Et même là, alors qu’elle devait rester allongée toute la journée pour ne pas risquer une naissance prématurée, elle ne vivait pas sa situation comme une contrainte.

C’était quoi son secret ?

“La Emouna (foi en D.ieu), Eva ! Je te l’ai dit ! Douter, c’est normal, c’est humain. Avoir confiance, c’est surhumain, c’est ça qu’Hachem attend de nous. Ne crois pas que du matin au soir j’ai le moral gonflé à bloc. Mais c’est tout le travail d’essayer de maintenir un niveau élevé et de comprendre que les baisses de régime ne sont que temporaires.”

- Mais Guila, moi aussi j’ai la Emouna. Regarde, je suis partie en Israël sans savoir où j’allais atterrir et j’ai fait confiance à Hachem quand il a fallu prendre la décision de tout quitter pour aller étudier. Mais malgré ça, je ne me sens pas sereine 24h/24 comme toi.

- Personne n’est serein 24h/24, voyons ! On se pose des questions, on hésite, on doute. Ça fait partie du jeu. Ce n’est pas parce que je ne le montre pas, mais grâce à D.ieu, on finit toujours par trouver la réponse à nos questions.

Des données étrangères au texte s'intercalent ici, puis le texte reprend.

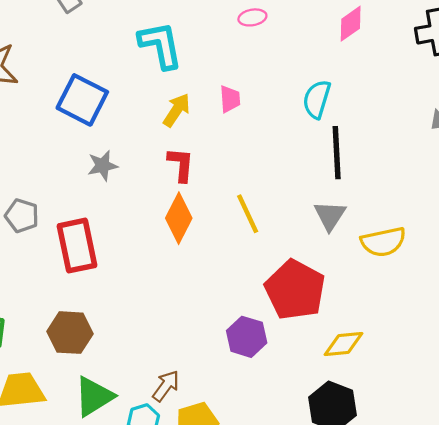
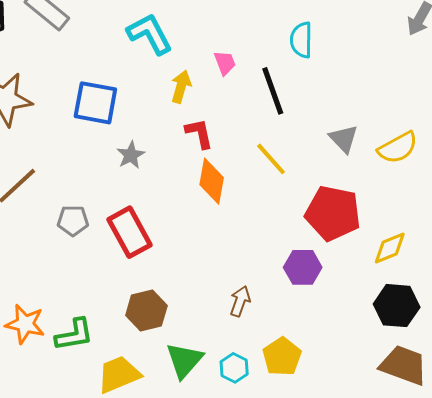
black line: (337, 153) -> (273, 91), moved
brown arrow: (166, 386) -> (240, 301), moved

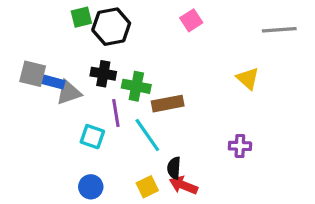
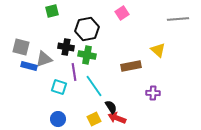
black hexagon: (111, 27) -> (87, 29), moved
blue rectangle: (51, 82) -> (29, 66), moved
brown rectangle: (168, 104) -> (131, 66), moved
black semicircle: (174, 168) -> (111, 107), turned 144

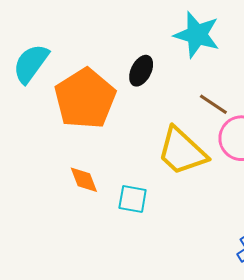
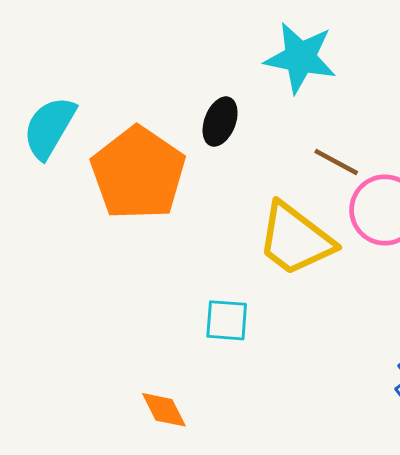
orange diamond: (84, 180) -> (164, 410), moved

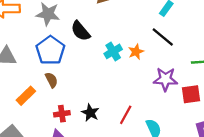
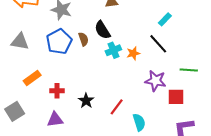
black semicircle: (80, 31) -> (102, 30), moved
brown semicircle: (51, 80) -> (83, 39), moved
red cross: (62, 114) -> (57, 91), moved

- Guila, tu as raison, mais c’est bizarre. Depuis mon retour, je n’arrête pas de me poser la question de savoir qu’est-ce que je vais faire maintenant. J’étais super heureuse à l’idée de revenir à Paris, mais depuis que je suis rentrée, c’est comme si tout était fade. Je n’arrête pas de me poser des questions et je ne trouve aucune réponse.

- Quelles questions par exemple ?

- Je me demande si la vie que je menais avant me convient toujours, si j’ai fait les bons choix.

- Tu t’imagines vivre en Israël ?

- Je ne sais pas… Tu vas me prendre pour une folle, mais la veille de mon départ, j’ai ressenti quelque chose, comme si ma place était là-bas. J’ai mis ça sur le compte du blues du départ, mais même un mois après, j’y pense tous les jours ! Pourtant, je n’ai rien là-bas ! Pas de famille, ni travail, ni même un point de chute. C’est absurde !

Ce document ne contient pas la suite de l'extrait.